• **Exercise**:
In the records below, find the line that holds "marketing que unifica todos os diferentes". Restate it and every later line exactly, stopping at the end and skipping pictures.

• **Entries shown**:
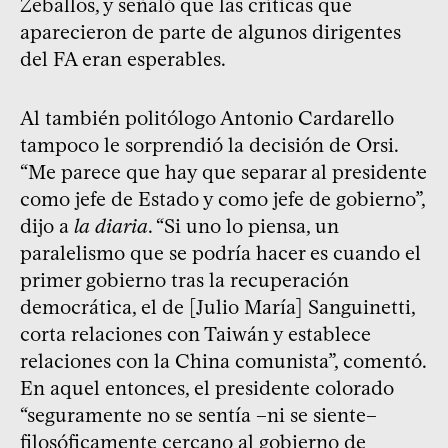
Zeballos, y señaló que las críticas que
aparecieron de parte de algunos dirigentes
del FA eran esperables.
Al también politólogo Antonio Cardarello
tampoco le sorprendió la decisión de Orsi.
“Me parece que hay que separar al presidente
como jefe de Estado y como jefe de gobierno”,
dijo a
la diaria
. “Si uno lo piensa, un
paralelismo que se podría hacer es cuando el
primer gobierno tras la recuperación
democrática, el de [Julio María] Sanguinetti,
corta relaciones con Taiwán y establece
relaciones con la China comunista”, comentó.
En aquel entonces, el presidente colorado
“seguramente no se sentía –ni se siente–
filosóficamente cercano al gobierno de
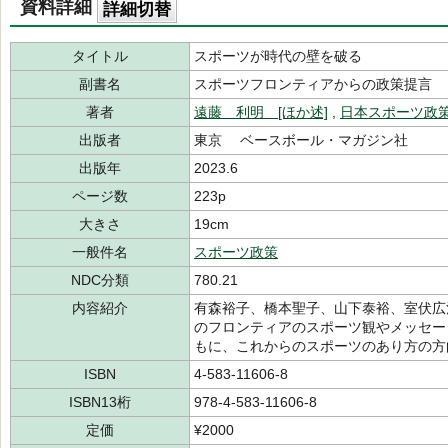
資料詳細
詳細切替
タイトル
スポーツが時代の壁を破る
副書名
スポーツフロンティアからの政策提言
著者
遠藤 利明 [ほか述]
,
日本スポーツ政
出版者
東京 ベースボール・マガジン社
出版年
2023.6
ページ数
223p
大きさ
19cm
一般件名
スポーツ政策
NDC分類
780.21
内容紹介
有森裕子、橋本聖子、山下泰裕、室伏広
のフロンティアのスポーツ観やメッセー
もに、これからのスポーツのあり方の方
ISBN
4-583-11606-8
ISBN13桁
978-4-583-11606-8
定価
¥2000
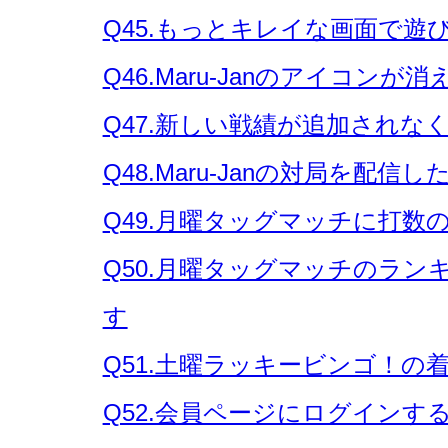
Q45.もっとキレイな画面で遊
Q46.Maru-Janのアイコン
Q47.新しい戦績が追加されな
Q48.Maru-Janの対局を配信し
Q49.月曜タッグマッチに打数
Q50.月曜タッグマッチのラ
す
Q51.土曜ラッキービンゴ！
Q52.会員ページにログイン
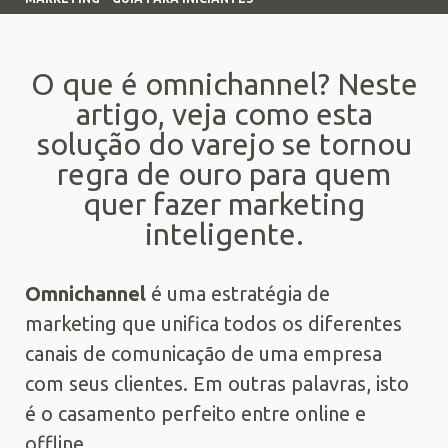
O que é omnichannel? Neste
artigo, veja como esta
solução do varejo se tornou
regra de ouro para quem
quer fazer marketing
inteligente.
Omnichannel
é uma estratégia de
marketing que unifica todos os diferentes
canais de comunicação de uma empresa
com seus clientes. Em outras palavras, isto
é o casamento perfeito entre online e
offline.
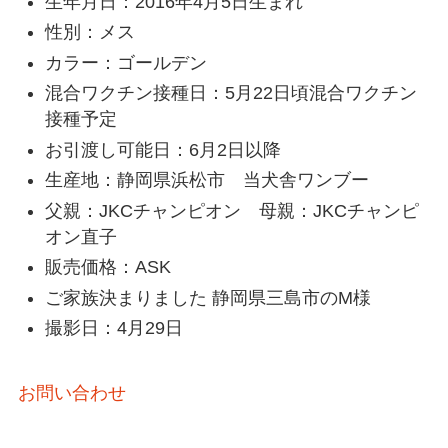
生年月日：2016年4月5日生まれ
性別：メス
カラー：ゴールデン
混合ワクチン接種日：5月22日頃混合ワクチン
接種予定
お引渡し可能日：6月2日以降
生産地：静岡県浜松市 当犬舎ワンブー
父親：JKCチャンピオン 母親：JKCチャンピ
オン直子
販売価格：ASK
ご家族決まりました 静岡県三島市のM様
撮影日：4月29日
お問い合わせ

• **Solution**:
marketing que unifica todos os diferentes
canais de comunicação de uma empresa
com seus clientes. Em outras palavras, isto
é o casamento perfeito entre online e
offline.
生年月日：2016年4月5日生まれ
性別：メス
カラー：ゴールデン
混合ワクチン接種日：5月22日頃混合ワクチン
接種予定
お引渡し可能日：6月2日以降
生産地：静岡県浜松市 当犬舎ワンブー
父親：JKCチャンピオン 母親：JKCチャンピ
オン直子
販売価格：ASK
ご家族決まりました 静岡県三島市のM様
撮影日：4月29日
お問い合わせ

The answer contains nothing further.